Nessa casa, fui partícipe da alegria e da caridade profunda e incondicional das
Irmãs Franciscanas dos Sagrados Corações, do generoso trabalho de médicos,
educadores e de tantos outros profissionais e voluntários, que trabalham com
dedicação elogiável nessa instituição. Também abençoei a primeira pedra da
nova residência que fará parte dessa obra, na qual tudo fala de caridade, de
respeito pela pessoa e pela sua dignidade, de alegria profunda, porque o ser
humano vale pelo que é, e não somente pelo que faz.

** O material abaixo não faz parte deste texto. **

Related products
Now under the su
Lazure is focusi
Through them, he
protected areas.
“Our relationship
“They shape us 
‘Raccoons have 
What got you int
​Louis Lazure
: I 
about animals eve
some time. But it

Enquanto estava em Barcelona, rezei intensamente pelas famílias, células


vitais e esperança da sociedade e da Igreja. Recordei também aqueles que
sofrem, em particular neste momento de sérias dificuldades económicas. Orei
também pelos jovens – que me acompanharam em toda a visita a Santiago e
Barcelona com o seu entusiasmo e a sua alegria –, para que descubram a
beleza, o valor e o compromisso do matrimónio, no qual um homem e uma
mulher formam uma família que, com generosidade, acolhe a vida e a
acompanha desde a sua concepção até ao seu termo natural. Tudo o que se
faz para apoiar o matrimónio e a família, para ajudar as pessoas mais
necessitadas, tudo o que aumenta a grandeza do homem e a sua dignidade
inviolável contribui para o aperfeiçoamento da sociedade. Nenhum esforço é
feito em vão, neste sentido.

Queridos amigos, agradeço a Deus pelos dias intensos que passei em


Santiago de Compostela e em Barcelona. Renovo o meu agradecimento ao Rei
e à Rainha da Espanha, aos Príncipes das Astúrias e a todas as autoridades.
Dirijo o meu pensamento, mais uma vez, com reconhecimento e carinho, aos
queridos irmãos arcebispos dessas duas Igrejas particulares e aos seus
colaboradores, assim como aos que trabalharam generosamente para que a
minha visita a essas duas maravilhosas cidades fosse frutífera. Foram dias
inesquecíveis, que ficarão impressos no meu coração! Em particular, as duas
Celebrações Eucarísticas, cuidadosamente preparadas e intensamente vividas
por todos os fiéis, também por meio dos cânticos, tomados tanto da grande
tradição da Igreja como da genialidade de autores modernos, foram momentos
de verdadeira alegria interior. Que Deus recompense todos, como só Ele sabe
fazer; que a Santíssima Mãe de Deus e o apóstolo São Tiago continuem
acompanhando, com a sua protecção, o seu caminho. No ano que vem, se
Deus quiser, irei novamente à Espanha, a Madrid, para a Jornada Mundial da
Juventude. Confio desde já à vossa oração esta iniciativa providencial, para
que seja um momento de crescimento na fé para muitos jovens.